**Provided entries:**
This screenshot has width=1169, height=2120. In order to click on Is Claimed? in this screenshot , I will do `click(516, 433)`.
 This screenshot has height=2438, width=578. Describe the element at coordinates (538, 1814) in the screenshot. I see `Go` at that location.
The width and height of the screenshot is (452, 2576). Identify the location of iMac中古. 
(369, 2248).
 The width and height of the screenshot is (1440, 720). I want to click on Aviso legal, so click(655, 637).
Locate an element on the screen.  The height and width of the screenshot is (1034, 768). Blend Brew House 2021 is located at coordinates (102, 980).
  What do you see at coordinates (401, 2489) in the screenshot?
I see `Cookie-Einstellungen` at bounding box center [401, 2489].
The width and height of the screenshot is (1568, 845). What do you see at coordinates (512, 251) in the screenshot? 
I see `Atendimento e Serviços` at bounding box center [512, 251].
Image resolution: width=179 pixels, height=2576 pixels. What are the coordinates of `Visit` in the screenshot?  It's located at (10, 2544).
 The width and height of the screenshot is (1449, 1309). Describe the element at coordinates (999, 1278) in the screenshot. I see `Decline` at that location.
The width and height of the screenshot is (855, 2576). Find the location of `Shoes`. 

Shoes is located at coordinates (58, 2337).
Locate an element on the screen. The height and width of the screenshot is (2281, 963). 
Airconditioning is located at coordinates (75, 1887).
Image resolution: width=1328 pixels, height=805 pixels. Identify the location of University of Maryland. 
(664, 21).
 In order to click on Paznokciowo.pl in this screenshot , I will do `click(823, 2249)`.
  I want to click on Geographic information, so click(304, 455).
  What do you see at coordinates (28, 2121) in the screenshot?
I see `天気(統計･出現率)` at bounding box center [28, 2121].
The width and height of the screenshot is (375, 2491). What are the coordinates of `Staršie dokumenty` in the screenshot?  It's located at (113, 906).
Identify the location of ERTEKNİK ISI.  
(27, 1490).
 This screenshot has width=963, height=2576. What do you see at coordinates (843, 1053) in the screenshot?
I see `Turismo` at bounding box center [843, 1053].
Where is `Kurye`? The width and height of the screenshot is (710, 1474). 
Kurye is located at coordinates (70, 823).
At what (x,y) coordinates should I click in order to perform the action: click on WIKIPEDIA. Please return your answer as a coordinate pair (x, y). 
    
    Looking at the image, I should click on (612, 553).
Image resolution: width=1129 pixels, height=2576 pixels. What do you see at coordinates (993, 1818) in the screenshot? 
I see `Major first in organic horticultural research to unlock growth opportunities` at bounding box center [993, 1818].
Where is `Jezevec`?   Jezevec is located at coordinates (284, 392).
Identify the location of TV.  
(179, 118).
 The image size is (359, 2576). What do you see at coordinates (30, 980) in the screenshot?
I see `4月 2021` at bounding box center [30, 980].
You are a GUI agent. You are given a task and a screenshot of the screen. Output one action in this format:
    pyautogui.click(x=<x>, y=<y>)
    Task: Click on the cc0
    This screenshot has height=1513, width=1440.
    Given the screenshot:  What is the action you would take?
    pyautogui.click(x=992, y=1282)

**Work to complete:**
Reproduce the material while keeping each line exactly as it was written.

**Response to this task:**
This screenshot has width=1169, height=2120. In order to click on Is Claimed? in this screenshot , I will do `click(516, 433)`.
 This screenshot has height=2438, width=578. Describe the element at coordinates (538, 1814) in the screenshot. I see `Go` at that location.
The width and height of the screenshot is (452, 2576). Identify the location of iMac中古. 
(369, 2248).
 The width and height of the screenshot is (1440, 720). I want to click on Aviso legal, so click(655, 637).
Locate an element on the screen.  The height and width of the screenshot is (1034, 768). Blend Brew House 2021 is located at coordinates (102, 980).
  What do you see at coordinates (401, 2489) in the screenshot?
I see `Cookie-Einstellungen` at bounding box center [401, 2489].
The width and height of the screenshot is (1568, 845). What do you see at coordinates (512, 251) in the screenshot? 
I see `Atendimento e Serviços` at bounding box center [512, 251].
Image resolution: width=179 pixels, height=2576 pixels. What are the coordinates of `Visit` in the screenshot?  It's located at (10, 2544).
 The width and height of the screenshot is (1449, 1309). Describe the element at coordinates (999, 1278) in the screenshot. I see `Decline` at that location.
The width and height of the screenshot is (855, 2576). Find the location of `Shoes`. 

Shoes is located at coordinates (58, 2337).
Locate an element on the screen. The height and width of the screenshot is (2281, 963). 
Airconditioning is located at coordinates (75, 1887).
Image resolution: width=1328 pixels, height=805 pixels. Identify the location of University of Maryland. 
(664, 21).
 In order to click on Paznokciowo.pl in this screenshot , I will do `click(823, 2249)`.
  I want to click on Geographic information, so click(304, 455).
  What do you see at coordinates (28, 2121) in the screenshot?
I see `天気(統計･出現率)` at bounding box center [28, 2121].
The width and height of the screenshot is (375, 2491). What are the coordinates of `Staršie dokumenty` in the screenshot?  It's located at (113, 906).
Identify the location of ERTEKNİK ISI.  
(27, 1490).
 This screenshot has width=963, height=2576. What do you see at coordinates (843, 1053) in the screenshot?
I see `Turismo` at bounding box center [843, 1053].
Where is `Kurye`? The width and height of the screenshot is (710, 1474). 
Kurye is located at coordinates (70, 823).
At what (x,y) coordinates should I click in order to perform the action: click on WIKIPEDIA. Please return your answer as a coordinate pair (x, y). 
    
    Looking at the image, I should click on (612, 553).
Image resolution: width=1129 pixels, height=2576 pixels. What do you see at coordinates (993, 1818) in the screenshot? 
I see `Major first in organic horticultural research to unlock growth opportunities` at bounding box center [993, 1818].
Where is `Jezevec`?   Jezevec is located at coordinates (284, 392).
Identify the location of TV.  
(179, 118).
 The image size is (359, 2576). What do you see at coordinates (30, 980) in the screenshot?
I see `4月 2021` at bounding box center [30, 980].
You are a GUI agent. You are given a task and a screenshot of the screen. Output one action in this format:
    pyautogui.click(x=<x>, y=<y>)
    Task: Click on the cc0
    This screenshot has height=1513, width=1440.
    Given the screenshot:  What is the action you would take?
    pyautogui.click(x=992, y=1282)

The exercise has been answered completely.